### What you should do
Copy the data exactly. Images are to be left out.

Extracted page text data
┏━━
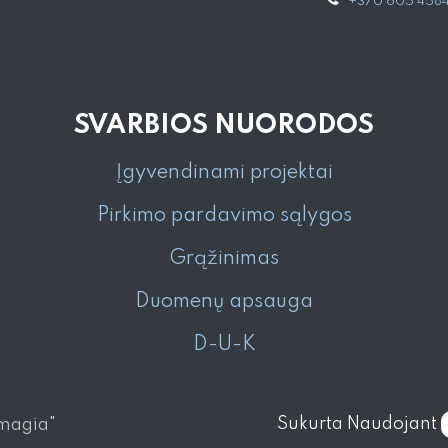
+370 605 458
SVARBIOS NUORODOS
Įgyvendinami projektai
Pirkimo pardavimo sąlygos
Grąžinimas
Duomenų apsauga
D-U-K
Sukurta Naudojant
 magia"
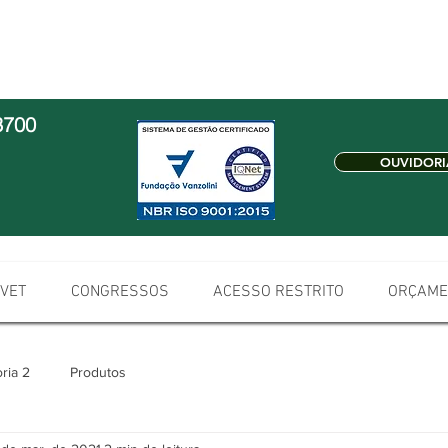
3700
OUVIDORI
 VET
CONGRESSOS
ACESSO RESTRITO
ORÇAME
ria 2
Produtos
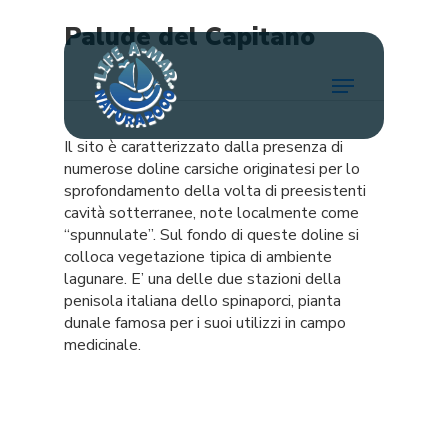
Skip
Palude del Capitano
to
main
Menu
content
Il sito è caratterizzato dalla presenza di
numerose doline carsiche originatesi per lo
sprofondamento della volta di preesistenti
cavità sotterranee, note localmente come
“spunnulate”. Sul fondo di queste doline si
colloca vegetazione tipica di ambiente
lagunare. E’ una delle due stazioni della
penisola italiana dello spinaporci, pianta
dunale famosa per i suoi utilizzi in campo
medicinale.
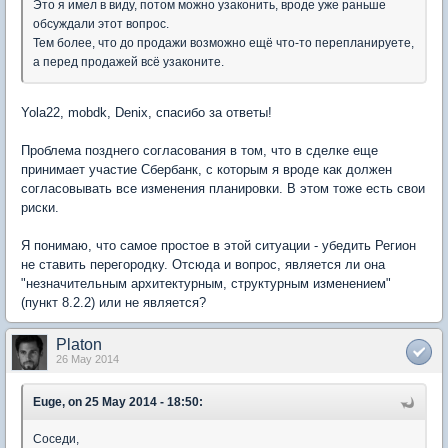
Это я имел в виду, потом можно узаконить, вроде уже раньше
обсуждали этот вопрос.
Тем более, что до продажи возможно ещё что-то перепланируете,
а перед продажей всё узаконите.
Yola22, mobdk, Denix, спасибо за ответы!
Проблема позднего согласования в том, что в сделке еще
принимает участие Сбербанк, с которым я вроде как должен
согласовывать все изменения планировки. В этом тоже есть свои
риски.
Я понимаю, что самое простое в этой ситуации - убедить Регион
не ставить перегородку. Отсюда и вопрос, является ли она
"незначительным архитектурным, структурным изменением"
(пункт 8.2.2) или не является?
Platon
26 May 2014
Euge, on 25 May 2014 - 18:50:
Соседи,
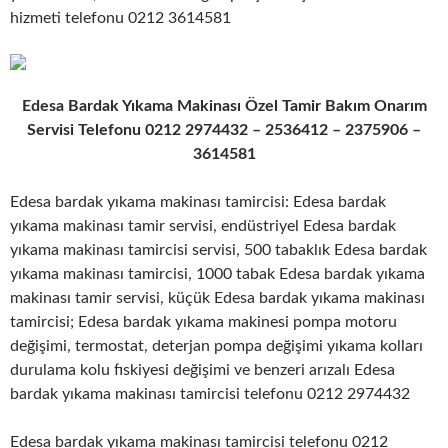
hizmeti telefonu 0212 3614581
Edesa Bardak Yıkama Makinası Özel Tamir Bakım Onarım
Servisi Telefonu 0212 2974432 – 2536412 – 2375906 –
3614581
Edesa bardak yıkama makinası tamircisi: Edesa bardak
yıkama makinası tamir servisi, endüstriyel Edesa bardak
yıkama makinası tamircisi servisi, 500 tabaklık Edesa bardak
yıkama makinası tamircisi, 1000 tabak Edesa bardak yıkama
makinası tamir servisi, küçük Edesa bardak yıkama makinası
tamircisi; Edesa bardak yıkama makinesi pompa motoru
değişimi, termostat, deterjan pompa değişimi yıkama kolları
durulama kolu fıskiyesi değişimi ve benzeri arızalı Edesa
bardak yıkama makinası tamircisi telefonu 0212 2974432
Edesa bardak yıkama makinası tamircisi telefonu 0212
┗━━
### Answer space
+370 605 458
SVARBIOS NUORODOS
Įgyvendinami projektai
Pirkimo pardavimo sąlygos
Grąžinimas
Duomenų apsauga
D-U-K
Sukurta Naudojant
 magia"
3700
OUVIDORI
 VET
CONGRESSOS
ACESSO RESTRITO
ORÇAME
ria 2
Produtos
Skip
Palude del Capitano
to
main
Menu
content
Il sito è caratterizzato dalla presenza di
numerose doline carsiche originatesi per lo
sprofondamento della volta di preesistenti
cavità sotterranee, note localmente come
“spunnulate”. Sul fondo di queste doline si
colloca vegetazione tipica di ambiente
lagunare. E’ una delle due stazioni della
penisola italiana dello spinaporci, pianta
dunale famosa per i suoi utilizzi in campo
medicinale.
Это я имел в виду, потом можно узаконить, вроде уже раньше
обсуждали этот вопрос.
Тем более, что до продажи возможно ещё что-то перепланируете,
а перед продажей всё узаконите.
Yola22, mobdk, Denix, спасибо за ответы!
Проблема позднего согласования в том, что в сделке еще
принимает участие Сбербанк, с которым я вроде как должен
согласовывать все изменения планировки. В этом тоже есть свои
риски.
Я понимаю, что самое простое в этой ситуации - убедить Регион
не ставить перегородку. Отсюда и вопрос, является ли она
"незначительным архитектурным, структурным изменением"
(пункт 8.2.2) или не является?
Platon
26 May 2014
Euge, on 25 May 2014 - 18:50:
Соседи,
hizmeti telefonu 0212 3614581
Edesa Bardak Yıkama Makinası Özel Tamir Bakım Onarım
Servisi Telefonu 0212 2974432 – 2536412 – 2375906 –
3614581
Edesa bardak yıkama makinası tamircisi: Edesa bardak
yıkama makinası tamir servisi, endüstriyel Edesa bardak
yıkama makinası tamircisi servisi, 500 tabaklık Edesa bardak
yıkama makinası tamircisi, 1000 tabak Edesa bardak yıkama
makinası tamir servisi, küçük Edesa bardak yıkama makinası
tamircisi; Edesa bardak yıkama makinesi pompa motoru
değişimi, termostat, deterjan pompa değişimi yıkama kolları
durulama kolu fıskiyesi değişimi ve benzeri arızalı Edesa
bardak yıkama makinası tamircisi telefonu 0212 2974432
Edesa bardak yıkama makinası tamircisi telefonu 0212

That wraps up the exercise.